Thursday, Wall Street drops sharply in early trading after retailers posted sluggish back-to-school sales reports and the government informed the number of workers seeking unemployment benefits spiked last week.
Investors, still wary about the overall state of the economy, are feeling uneasy after many of the nation's retailers said shoppers curtailed spending last month due to higher gas and food prices. However, Wal-Mart Stores Inc., which is the world's largest retailer, beat Wall Street projections because of its discounts.
On the other hand, the Labor Department said new applications for unemployment insurance rose by 15,000 from the previous week. That widely missed expectations for a fourth-straight week of declines.
Crude prices rose as Wall Street waited to see if a weekly U.S. inventory report would contain evidence that slowing economic growth has cut demand.
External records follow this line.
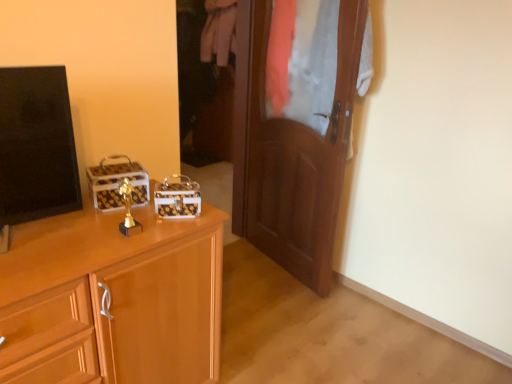 Question: Looking at their shapes, would you say white cotton pants at center is wider or thinner than black glossy tv at left?

Choices:
 (A) thin
 (B) wide

Answer: (B)

Question: Is point (205, 31) positioned closer to the camera than point (69, 163)?

Choices:
 (A) farther
 (B) closer

Answer: (A)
The Energy Department is scheduled to release its report on oil stockpiles for the week ended Aug. 29 later in the session. In addition, a barrel of light sweet crude rose 21 cents to $109.56 a barrel on the New York Mercantile Exchange. It dipped below $108 a barrel on Wednesday.
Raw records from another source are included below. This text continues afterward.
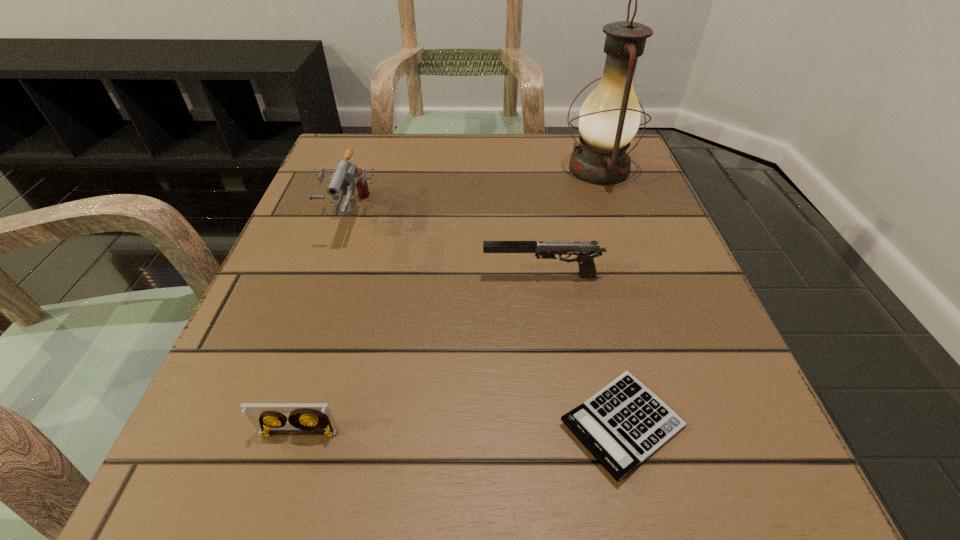 Where is `free space located 0.340m at the muzzle end of the third nearest object`? free space located 0.340m at the muzzle end of the third nearest object is located at coordinates (279, 276).

Identify the location of vacant region located 0.180m at the muzzle end of the third nearest object. The image size is (960, 540). (375, 276).

Locate an element on the screen. This screenshot has height=540, width=960. free point located 0.060m at the front of the videotape with visible reels is located at coordinates (282, 488).

I want to click on free space located on the back of the shortest object, so click(x=596, y=317).

You are a GUI agent. You are given a task and a screenshot of the screen. Output one action in this format:
    pyautogui.click(x=<x>, y=<y>)
    Task: Click on the object that is at the far edge
    
    Given the screenshot: What is the action you would take?
    pyautogui.click(x=609, y=118)

At what (x,y) coordinates should I click in order to perform the action: click on object present at the near edge. Please return your answer as a coordinate pair (x, y). Image resolution: width=960 pixels, height=540 pixels. Looking at the image, I should click on (623, 424).

You are a GUI agent. You are given a task and a screenshot of the screen. Output one action in this format:
    pyautogui.click(x=<x>, y=<y>)
    Task: Click on the gun that is at the left edge
    
    Given the screenshot: What is the action you would take?
    pyautogui.click(x=346, y=174)

This screenshot has width=960, height=540. Identify the location of videotape that is at the left edge. (305, 418).

Locate an element on the screen. This screenshot has width=960, height=540. oil lamp that is at the right edge is located at coordinates (609, 118).

In order to click on gun that is at the right edge in this screenshot , I will do (x=586, y=251).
Investors are also awaiting a report that is expected to show the nation's service sector improved slightly last month.
In early trading, the Dow Jones industrial average fell 127.91, or 1.11 percent, to 11,404.97. Moreover, broader indexes were also lower. The Standard & Poor's 500 index fell 8.28, or 0.65 percent, to 1,266.70; the NASDAQ composite index dropped 18.92, or 0.81 percent, to 2,314.81.
Thursday, bond prices moved higher. The yield on the benchmark 10-year Treasury note, which moves opposite its price, fell to 3.68 percent from 3.70 percent late Wednesday.
In corporate news, Wal-Mart said sales of groceries and back-to-school products helped its August same-store sales rise 3 percent, beating expectations. Shares rose 55 cents to $60.33. On the other hand, Toll Brothers Inc. shares fell 72 cents, or 3.4 percent, to $23.97 after the homebuilder reporter it swung to a third-quarter loss as sales fell amid the housing slump. Moreover, the Russell 2000 index of smaller companies fell 4.85, or 0.65 percent, to 737.06.
Overseas, the European Central Bank and the Bank of England left their benchmark interest rates unchanged, a move analysts expected as both face rising inflation and slowing economic growth. Germany's DAX index fell 1.64 percent, Britain's FTSE 100 rose 0.53 percent, and France's CAC-40 shed 1.25 percent. Meanwhile, Japan's Nikkei stock closed down 1.04 percent.